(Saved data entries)
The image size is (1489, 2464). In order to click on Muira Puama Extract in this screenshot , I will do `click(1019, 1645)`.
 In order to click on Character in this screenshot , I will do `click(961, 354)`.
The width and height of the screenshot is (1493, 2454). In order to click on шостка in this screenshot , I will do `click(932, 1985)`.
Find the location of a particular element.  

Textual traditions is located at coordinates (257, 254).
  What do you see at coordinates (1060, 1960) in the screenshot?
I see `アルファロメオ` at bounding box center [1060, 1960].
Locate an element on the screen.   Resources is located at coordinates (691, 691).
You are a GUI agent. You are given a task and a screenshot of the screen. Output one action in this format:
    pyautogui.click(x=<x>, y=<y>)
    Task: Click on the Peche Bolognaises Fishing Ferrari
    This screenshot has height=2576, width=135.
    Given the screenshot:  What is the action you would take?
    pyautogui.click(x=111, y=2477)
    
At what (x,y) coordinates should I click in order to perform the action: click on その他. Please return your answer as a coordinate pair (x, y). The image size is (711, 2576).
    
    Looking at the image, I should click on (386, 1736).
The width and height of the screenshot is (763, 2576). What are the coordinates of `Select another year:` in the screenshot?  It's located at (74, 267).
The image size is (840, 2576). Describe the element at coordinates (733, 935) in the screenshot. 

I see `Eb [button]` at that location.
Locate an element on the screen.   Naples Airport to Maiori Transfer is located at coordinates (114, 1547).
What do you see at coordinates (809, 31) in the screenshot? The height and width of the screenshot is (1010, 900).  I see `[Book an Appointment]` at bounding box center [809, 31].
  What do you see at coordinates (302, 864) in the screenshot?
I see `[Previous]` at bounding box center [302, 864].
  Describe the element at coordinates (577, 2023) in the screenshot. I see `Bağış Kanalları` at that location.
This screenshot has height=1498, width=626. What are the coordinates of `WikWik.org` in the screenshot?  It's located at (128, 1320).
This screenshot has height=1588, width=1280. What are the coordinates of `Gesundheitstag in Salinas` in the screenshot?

• **PROMPT**
The required response is a complete, exact copy of the records.

• **TASK RESPONSE**
The image size is (1489, 2464). In order to click on Muira Puama Extract in this screenshot , I will do `click(1019, 1645)`.
 In order to click on Character in this screenshot , I will do `click(961, 354)`.
The width and height of the screenshot is (1493, 2454). In order to click on шостка in this screenshot , I will do `click(932, 1985)`.
Find the location of a particular element.  

Textual traditions is located at coordinates (257, 254).
  What do you see at coordinates (1060, 1960) in the screenshot?
I see `アルファロメオ` at bounding box center [1060, 1960].
Locate an element on the screen.   Resources is located at coordinates (691, 691).
You are a GUI agent. You are given a task and a screenshot of the screen. Output one action in this format:
    pyautogui.click(x=<x>, y=<y>)
    Task: Click on the Peche Bolognaises Fishing Ferrari
    This screenshot has height=2576, width=135.
    Given the screenshot:  What is the action you would take?
    pyautogui.click(x=111, y=2477)
    
At what (x,y) coordinates should I click in order to perform the action: click on その他. Please return your answer as a coordinate pair (x, y). The image size is (711, 2576).
    
    Looking at the image, I should click on (386, 1736).
The width and height of the screenshot is (763, 2576). What are the coordinates of `Select another year:` in the screenshot?  It's located at (74, 267).
The image size is (840, 2576). Describe the element at coordinates (733, 935) in the screenshot. 

I see `Eb [button]` at that location.
Locate an element on the screen.   Naples Airport to Maiori Transfer is located at coordinates (114, 1547).
What do you see at coordinates (809, 31) in the screenshot? The height and width of the screenshot is (1010, 900).  I see `[Book an Appointment]` at bounding box center [809, 31].
  What do you see at coordinates (302, 864) in the screenshot?
I see `[Previous]` at bounding box center [302, 864].
  Describe the element at coordinates (577, 2023) in the screenshot. I see `Bağış Kanalları` at that location.
This screenshot has height=1498, width=626. What are the coordinates of `WikWik.org` in the screenshot?  It's located at (128, 1320).
This screenshot has height=1588, width=1280. What are the coordinates of `Gesundheitstag in Salinas` in the screenshot?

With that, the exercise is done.